Dariat rolled back onto his own acceleration couch and waited patiently. It took another twenty minutes before Tolton’s ghost rose up out of the bloated bundle of fabric. He took one astounded look at Dariat, then put his head back and laughed.

“Oh shit, will you grab a load of this. I’m the soul of a poet.” The laughter degenerated into sobbing. “The soul of a poet. Get it? You’re not laughing. You’re not laughing and it’s fucking funny. It’s the last funny thing you’ll ever know for the rest of all eternity. Why aren’t you laughing?

“Shush.” Dariat’s head came up. “Do you hear that?”

“Hear them? There’s a billion trillion souls out there. Of course I can fucking hear them.”

“No. Not the souls in the mélange. I thought I heard someone calling. A human voice.”

Chapter 14

It had been a long night for Fletcher Christian. They’d kept him chained to the altar with electricity coursing through him while the madness whirled all around. He’d seen Dexter’s followers chopping up the beautifully crafted wooden model of St Paul’s which Sir Christopher Wren had built to show off his dream, throwing splintered fragments into the iron braziers which now illuminated the building. The silent slaughter as people were dragged up to the altar where Dexter waited with the anti-memory weapon. Fletcher wept as their souls were destroyed in readiness for their bodies to be replenished by those from the beyond, personalities more compliant to the dark Messiah’s wishes. Salty tears leaked into the runes mutilating his cheeks, stinging like acid. Courtney’s crazed shrieking laugh as Dexter ravaged her until blood flowed and skin blistered.

Sacrilege. Murder. Barbarism. It never stopped. Each act pounding away at the few senses he had remaining. He recited the Lord’s Prayer over and over until Dexter heard him, and the possessed closed in, screaming some obscene chant in counter. Their cruel words slipped into him with the force of daggers, their joy in evil tormenting him into silence. He feared his mind would snap from the pressure of such depravity.

Throughout it all, the font of energistic power increased along with their numbers, spreading out to engulf mind and matter alike. This was not the shared longing he’d known on Norfolk, the genuine appetite to hide from emptiness. Here Dexter absorbed what strength his followers offered and forged its shape with his own damned desires.

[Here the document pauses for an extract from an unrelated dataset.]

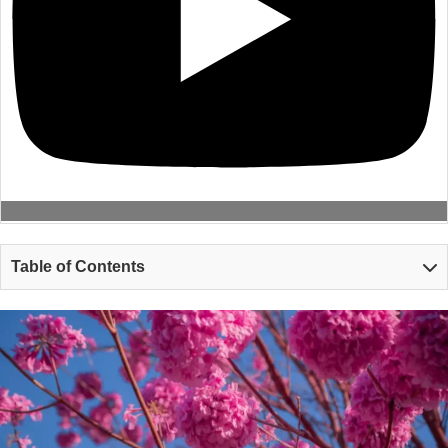
Table of Contents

As the sullied red light crept through the open door, mocking the night, Fletcher finally heard the cries of the fallen angels. On top of everything else, their diabolical poignancy nearly broke his resolve. Surely not even Dexter could think of letting such beasts loose upon the earth.

“No,” Fletcher wailed. “You cannot bring them forth. It is madness. Madness. They will consume us all.”

Dexter’s face slid into view above him, coldly radiant with satisfaction. “About fucking time you understood.”

Lady Macbeth emerged from her jump deep in interstellar space, one thousand nine hundred light years from the Confederation. The sensation of isolation and loneliness among those on board was nothing to how small that distance made them feel.